In a recent conversation with Mac McMillan at MGMA11, I got to quiz him on a wide variety of issues from the main security challenges for small practices to the big issues he has been wrestling with as chairman of the HIMSS Privacy and Security Policy Task Force. As we in the healthcare industry have been eagerly awaiting the clarifications expected to come out of the HHS final rule, which will strengthen HIPAA privacy and security safeguards, the issue of data encryption came up as one of the several thorny issues the HIMSS task force has been wading through.
For Stage 1 meaningful use a healthcare organization’s EHR only had to have the ability to encrypt data, but the entity didn’t have to encrypt yet. The Stage 2 proposed rule, however, is recommending organizations to encrypt data in their database, as well as all transmissions in and out of the EHR, says McMillan. “What that means is that covered entities are going to have to turn on that encryption for their backend databases,” says McMillan, “and they’re going to have to make sure they have encryption technologies that enable them to transmit data in and out of that EHR in an encryption form.”
McMillan says that about 20 percent of hospitals now are encrypting data at rest, so Stage 2 will be an uphill battle for the industry at large. And he questions if hospitals, and especially, smaller medical practices will be able to afford the burden of encryption and foresees the huge impact this could have on driving consolidation among small medical practices.
McMillan also told me his committee has been discussing the language in the rule pertaining to the definition of a business associate of covered entities in the context of encryption. He says there are some vendors out there now telling their hospital partners that they don’t consider themselves a business associate because they only host the covered entity’s data, but never look at it. McMillan notes that a literal reading of the proposed rule says “provision of access” determines whether an entity is a business associate or not.
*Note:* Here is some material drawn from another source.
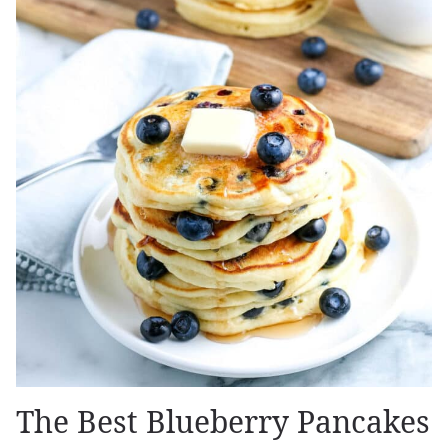
The Best Blueberry Pancakes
Having access to the data, not whether or not the entity looks at it, is the minimum requirement to be considered an associate as the proposed rule stands now.
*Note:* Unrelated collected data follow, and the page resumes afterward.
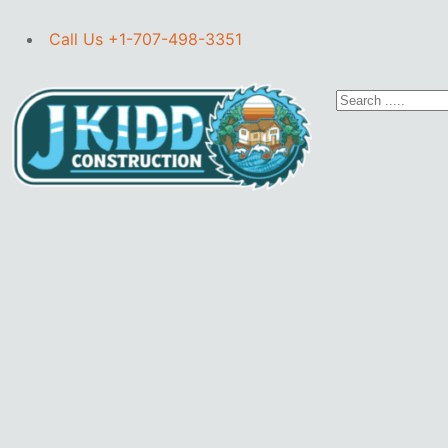
Call Us +1-707-498-3351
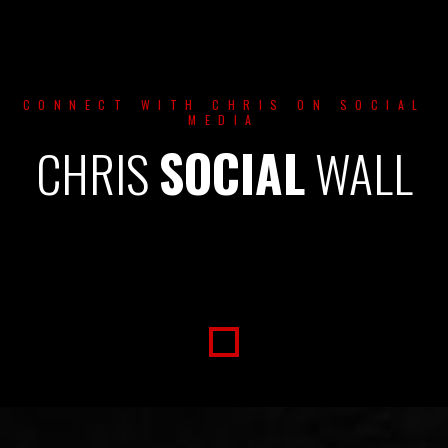
CONNECT WITH CHRIS ON SOCIAL
MEDIA
CHRIS
SOCIAL
WALL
The debate is now that if the data is encrypted, and the vendor hosting the data does not have the keys to decryption, are they considered a business associate? “I believe they’re not a business associate because [the covered entity] has made the data inaccessible to [the vendor],” McMillan says. “One of the policy issues we’re looking at now is the language clear enough in the rule or does it need to be clarified even more because there are a lot of vendors out there that don’t want to sign business associate agreements and they’re trying to hide behind the fact that they don’t look at the data, and there’s not enough encryption going around to refute that.”
Jared Rhoads, senior research analyst at the Global Institute for Emerging Healthcare Practices at the CSC Corporation discussed encryption in a recent report, “Achieving Comprehensive Health IT Privacy and Security,” and told Healthcare Informatics earlier that in the proposed rule an entity may determine that encryption is not reasonable and appropriate in addressing a particular risk, but if it does, then it must document that and implement equivalent alternative safeguards. However, Rhoads said there isn’t a whole lot that would be justifiable to not require encryption, so organizations should start investing in this now. To begin prioritizing, he recommended organizations assess their resources. Many organizations might not be able to encrypt every server, so he advised starting with the ones that have the highest traffic, or the ones that are furthest on the organization’s periphery, or the ones with the highest risk. “Most of the things like encryption are things that you ought to be doing because it’s the right thing, it’s good for your patients,” said Rhoads. “It may sound daunting but it’s within reach.”